Guaido, c’est l’imposture de l’année. Il est député, élu avec 97 000 voix. Maduro a été élu président avec 6,5 millions de voix. Au sein de l’Assemblée nationale, il y a principalement quatre partis d’opposition que l’on appelle le G4. Ils ont décidé de se partager la présidence de l’Assemblée par rotation. Cette année, c’est au tour de Guaido qui devient donc quasiment un héros malgré lui. Il se retrouve dans une situation qui n’est pas facile. L’opposition a décidé de lancer une guerre totale contre Maduro le jour de sa prestation de serment pour son deuxième mandat, le 10 janvier. Et c’est à Guaido de mener cette guerre. Ça lui tombe un peu dessus, il va au charbon et ses copains l’envoient au casse-pipe, puisqu’ils ont déjà rédigé un accord de transition stipulant qu’il ne pourra pas se présenter à la prochaine présidentielle. Comme Trump, ils se servent de lui comme d’une marionnette.

Pour autant, Guaido n’est pas sorti de nulle part ?

Il est dans la boucle depuis 2007. Ça a commencé au Mexique avec ce qu’on appelle la Fiesta mexicana, la fête mexicaine, une réunion avec de jeunes Vénézuéliens dont on attendait qu’ils soient les futurs dirigeants du pays. Ils se sont distingués en menant campagne contre le référendum que voulait organiser Chavez pour se représenter à la présidence. Il est apparu à ce moment-là. Il est connu des spécialistes, mais pas des Vénézuéliens.
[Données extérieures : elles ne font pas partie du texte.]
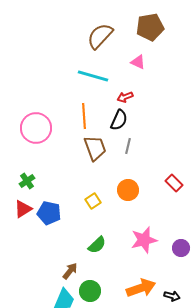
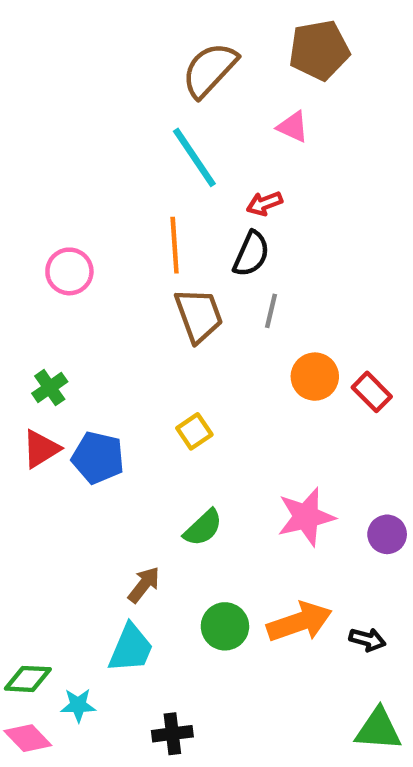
cyan line: (93, 76) -> (194, 157), turned 40
pink circle: (36, 128) -> (69, 271), size x0.7
orange circle: (128, 190) -> (315, 377), moved
green circle: (90, 291) -> (225, 626), moved

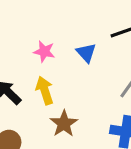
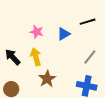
blue triangle: (86, 53) -> (64, 34), turned 40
Le leader de l'opposition et président autoproclamé Juan Guaido, le 4 mars lors de son retour au Venezuela qu'il avait quitté une dizaine de jours plus tôt. (Photo: AFP)

Le leader de l’opposition et président autoproclamé Juan Guaido, le 4 mars lors de son retour au Venezuela qu’il avait quitté une dizaine de jours plus tôt. (Photo : AFP)

Peut-on dresser un parallèle entre ce qui se passe aujourd’hui au Vénézuela et les années 80, quand les Américains soutenaient de sanglantes dictatures au Salvador et au Guatemala tout en attaquant le Nicaragua ?

Si on prend le Brésil, on ne peut pas parler de dérive dictatoriale. Mais Bolsonaro a été élu après un authentique coup d’État contre Dilma Roussef, tandis que Lula était expédié en prison pour 12 ans à l’issue d’un procès manifestement irrégulier. En Colombie, Ivan Duque est le successeur élu d’Alvaro Uribe. C’est l’extrême droite. Le problème vient des médias qui ne fonctionnent que sur des séquences de trois mois, en oubliant ce qui s’est passé.

Et qu’oublient-ils ?

En 2002, il y a eu la tentative de coup d’État contre Chavez. En 2004, Aristide était renversé en Haïti avec l’aide des États-Unis et de la France. En 2008, il y a eu la tentative de renversement d’Evo Morales en Bolivie. En 2009, Manuel Zelaya a été renversé au Honduras. En 2010, il y a eu une tentative contre Rafael Correa en Équateur et en 2012 c’était la destitution de Fernando Lugo au Paraguay. C’est une lutte globale des États-Unis pour éliminer les dirigeants de gauche.

Depuis près d’un siècle, le Venezuela bénéficie régulièrement de prix élevés du pétrole sans que cela profite au développement du pays, sous des gouvernements aussi bien de droite que de gauche. Pourquoi ?

Si on prend Chavez et Maduro, ils sont au pouvoir depuis 1998. Mais en réalité ils n’ont commencé à mettre en œuvre leur politique qu’à partir de 2004 et on ne transforme pas l’économie d’un pays aussi vite. Maduro subit une offensive majeure depuis 2016, ce qui le met sur la défensive et l’empêche de développer un modèle économique. Pour réussir, il faut aussi un secteur privé qui accepte de collaborer. Le pétrole, ce sont 95 % des dollars qui entrent dans le pays. Le secteur privé, 1 %. Il n’y a jamais eu un entrepreneuriat dynamique au Venezuela. Mais c’est un pays riche qui dispose des premières réserves de pétrole au monde et des quatrièmes réserves d’or.